Vaudeville Theatre, London
The current Vaudeville Theatre in The Strand is actually the third theatre to have been built on this site - although each theatre, when built, has kept a substantial part of the previous building!
The original Vaudeville Theatre was designed by C J Phipps and opened on 16 April 1870. This theatre, which had a capacity of 1000, was built behind the then existing facade facing onto The Strand, with alterations to this elevation only being made on the ground floor to accommodate an entrance into the theatre which was built behind.
Barely twenty years later The Vaudeville Theatre was closed down and reconstructed, to designs once again by the architect C J Phipps, and reopened on 13 January 1891. This time it was the frontage onto The Strand that was replaced with an impressive four-storey high frontage in Portland Stone, which remains down to this day. The horse-shoe shaped auditorium remained the same except for some remodelling. The capacity of this second Vaudeville Theatre was around 740.
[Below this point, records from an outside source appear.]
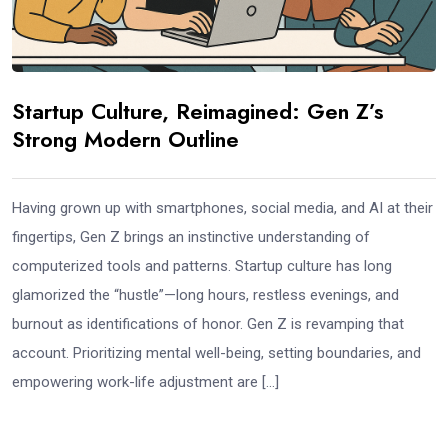
Startup Culture, Reimagined: Gen Z’s
Strong Modern Outline
Having grown up with smartphones, social media, and AI at their
fingertips, Gen Z brings an instinctive understanding of
computerized tools and patterns. Startup culture has long
glamorized the “hustle”—long hours, restless evenings, and
burnout as identifications of honor. Gen Z is revamping that
account. Prioritizing mental well-being, setting boundaries, and
empowering work-life adjustment are […]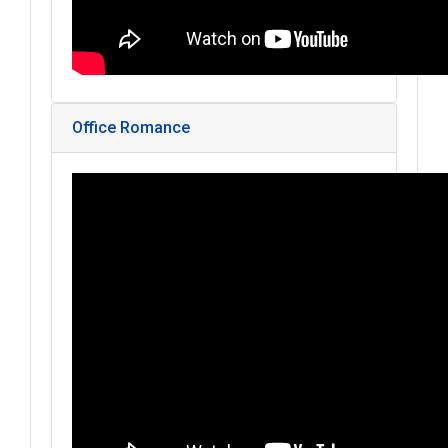
Office Romance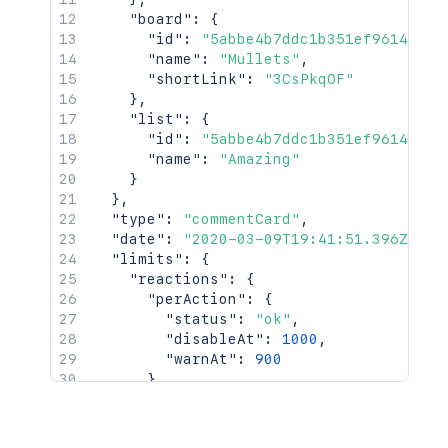
"board"
:
{
"id"
:
"5abbe4b7ddc1b351ef961414"
,
"name"
:
"Mullets"
,
"shortLink"
:
"3CsPkqOF"
}
,
"list"
:
{
"id"
:
"5abbe4b7ddc1b351ef961414"
,
"name"
:
"Amazing"
}
}
,
"type"
:
"commentCard"
,
"date"
:
"2020-03-09T19:41:51.396Z"
,
"limits"
:
{
"reactions"
:
{
"perAction"
:
{
"status"
:
"ok"
,
"disableAt"
:
1000
,
"warnAt"
:
900
}
,
"uniquePerAction"
:
{
"status"
:
"ok"
,
"disableAt"
:
1000
,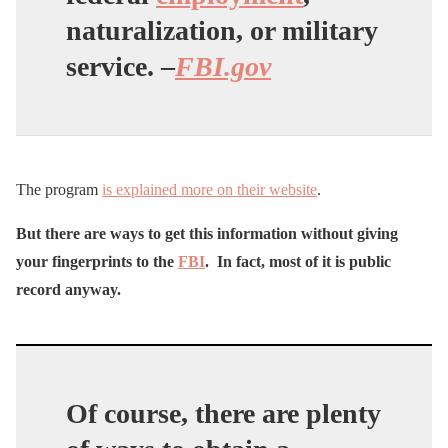
naturalization, or military
service. –
FBI.gov
The program
is explained more on their website
.
But there are ways to get this information without giving
your fingerprints to the
FBI
. In fact, most of it is public
record anyway.
Of course, there are plenty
This theatre lasted for some thirty four years before it was closed in November 1925 and the interior was completely gutted. The Portland Stone frontage was left untouched, but the horseshoe-shaped auditorium was lengthen at both ends and made narrower to became oblong shaped in an Adamsque style. In addition the stage area was also reconfigured. This design work was done by the architect Robert Atkinson.
This major work amazingly only took three months to complete and the third Vaudeville Theatre on this site, and the one we know today, opened on Tuesday 23 February 1926 with a revue called R S V P which garnered publicity by having its final dress reheasal broadcast on BBC radio and enjoyed a run of some 297 performances - a good run for the time.
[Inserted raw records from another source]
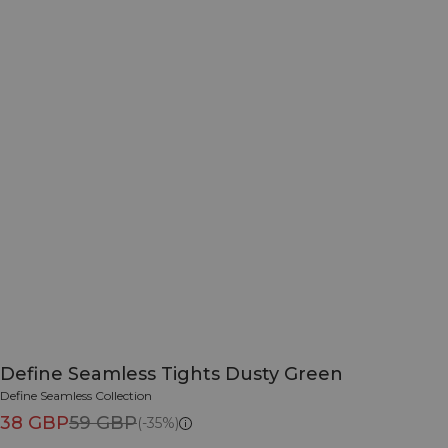
Define Seamless Tights Dusty Green
Define Seamless Collection
38 GBP
59 GBP
(-35%)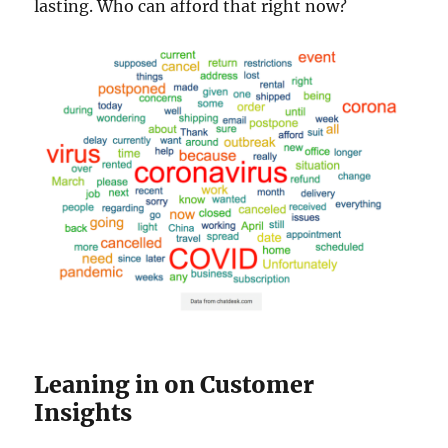
lasting. Who can afford that right now?
Leaning in on Customer
Insights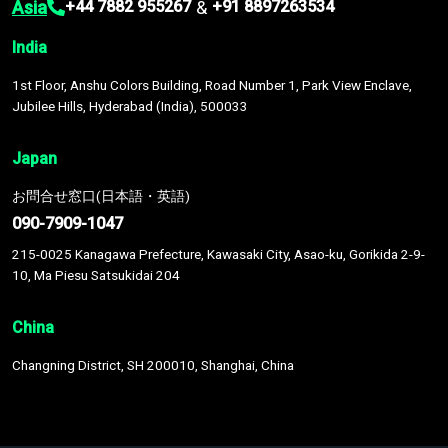
Asia
&
+44 7882 955267
+91 8897263534
India
1st Floor, Anshu Colors Building, Road Number 1, Park View Enclave,
Jubilee Hills, Hyderabad (India), 500033
Japan
お問合せ窓口(日本語・英語)
090-7909-1047
215-0025 Kanagawa Prefecture, Kawasaki City, Asao-ku, Gorikida 2-9-
10, Ma Piesu Satsukidai 204
China
Changning District, SH 200010, Shanghai, China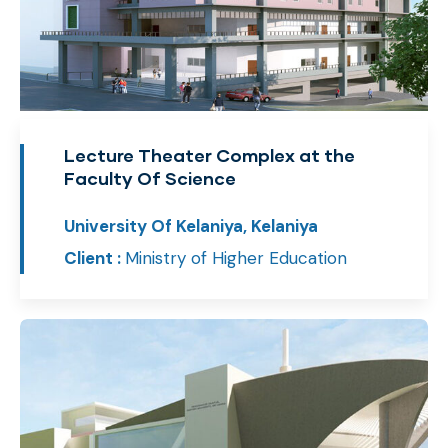
Lecture Theater Complex at the
Faculty Of Science
University Of Kelaniya, Kelaniya
Client :
Ministry of Higher Education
A contemporary report from February 1926 highlighted that The Vaudeville Theatre has "neither pit or gallery and all seats can be booked" which was still unusual for the time - in total there where 712 seats on three levels. Today the seating capacity has been reduced slightly to just under 700.
The Vaudeville Theatre, as its name suggests, staged mostly revues and vaudeville shows in it's early days.
After the Second World War notable productions included William Douglas Home's play The Chiltern Hundreds which run for 651 performances.
The Vaudeville Theatre scored its biggest hit when, on 5 August 1954, the Julian Slade and Dorothy Reynolds' musical Salad Days opened and played for an amazing total of 2,283 performances - becoming the longest running production in the history of The Vaudeville Theatre(s) and breaking the then existing record for a musical production previously held by Chu Chin Chow.
Unfortunately for the producers of the '40th Anniversary Production' of Salad Days, featuring the cabaret duo Kit and The Widow, which opened here in April 1996, history didn't repeat itself - the revival closed after just four months - just as well that it was advertised as a 'strictly limited run'!.
Likewise, when a revival of The Chiltern Hundreds opened here in November 1999 it lasted barely 100 performances, perhaps a victim of modern tastes.
Other notable productions that have been staged here include Arnold Wesker's Chips With Everything, Willy Russell's play Shirley Valentine with Pauline Collins, and more recently the John Kander and Fred Ebb musical 70, Girls, 70 with Dora Bryan and Simon Gray's play Hidden Laughter.
In the late 1990s the famous farceur Ray Cooney decided to try writing an updated sequel to his huge hit, Run For You Wife, which had enjoyed a nine year run during the 1980s. It was called Caught in the Net as the story involved the use of the Internet, or 'Net. It opened at The Vaudeville Theatre in August 2001 in a production starring Russ Abbot and Eric Sykes but it only managed a run of ten months, still respectable, but not record breaking.
In contrast, the current occupant of The Vaudeville Theatre, the entertainment Stomp, opened on 25 September 2002 and is already nearly half way to beating Salad Days to be the longest running production at this theatre - only another two-and-a-half years to go!...
When you visit The Vaudeville Theatre, or even when you're just walking past, be sure to admire the newly restored stained glass canopy at the front!